● Aim of the exercise
After locating the line that contains "Image resolution: width=1057, height=907." in the data below, set down exactly that line and each one after it through the line that contains "ABOUT US (761, 44)", and nothing more.

● Input data
_ _ _ _ _ _ _
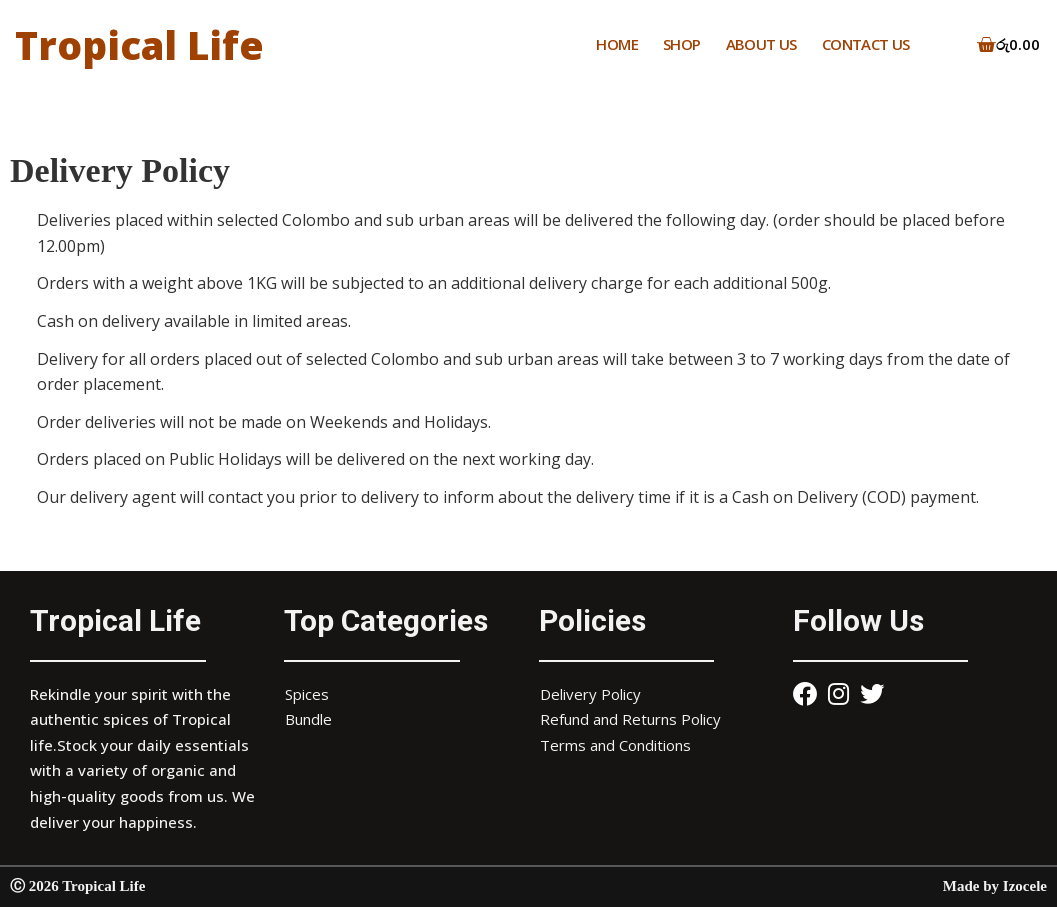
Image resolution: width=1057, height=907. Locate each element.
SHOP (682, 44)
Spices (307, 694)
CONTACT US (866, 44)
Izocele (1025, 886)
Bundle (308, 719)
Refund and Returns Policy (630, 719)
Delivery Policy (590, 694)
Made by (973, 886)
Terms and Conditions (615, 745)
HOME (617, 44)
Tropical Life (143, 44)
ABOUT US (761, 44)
_ _ _ _ _ _ _
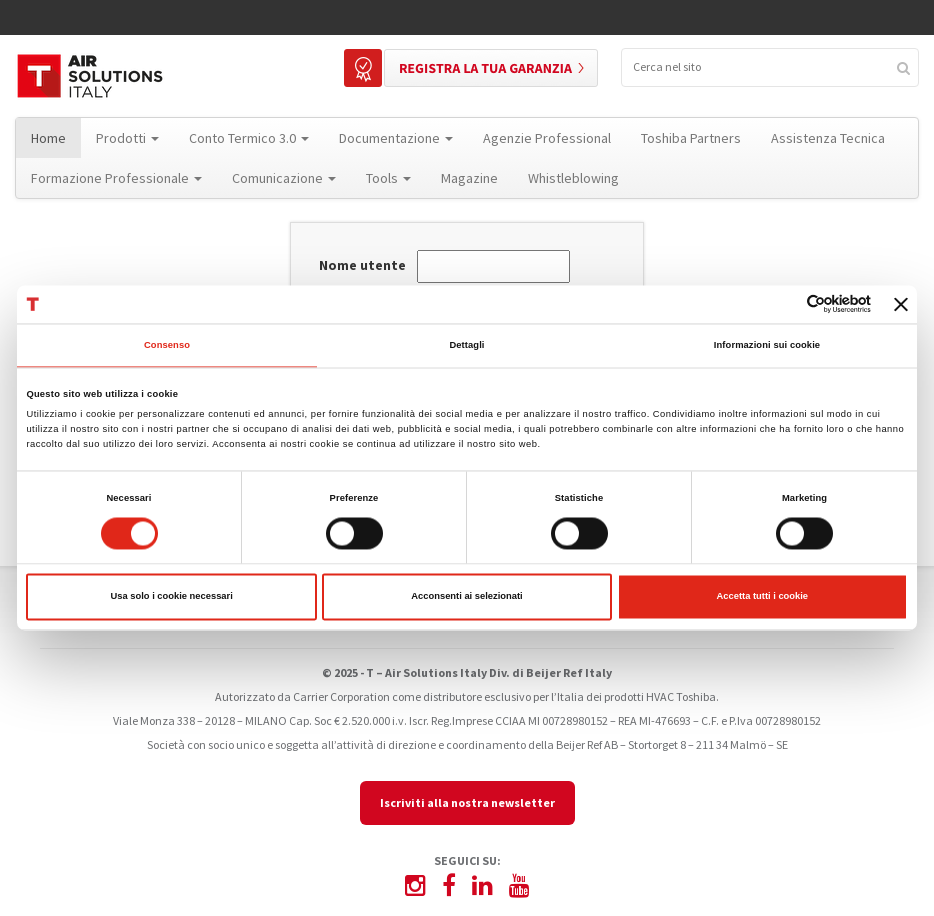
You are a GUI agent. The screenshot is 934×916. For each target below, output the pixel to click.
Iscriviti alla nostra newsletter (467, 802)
_ _ _ _ _ _ _
● Response box
Image resolution: width=1057, height=907. Locate each element.
SHOP (682, 44)
Spices (307, 694)
CONTACT US (866, 44)
Izocele (1025, 886)
Bundle (308, 719)
Refund and Returns Policy (630, 719)
Delivery Policy (590, 694)
Made by (973, 886)
Terms and Conditions (615, 745)
HOME (617, 44)
Tropical Life (143, 44)
ABOUT US (761, 44)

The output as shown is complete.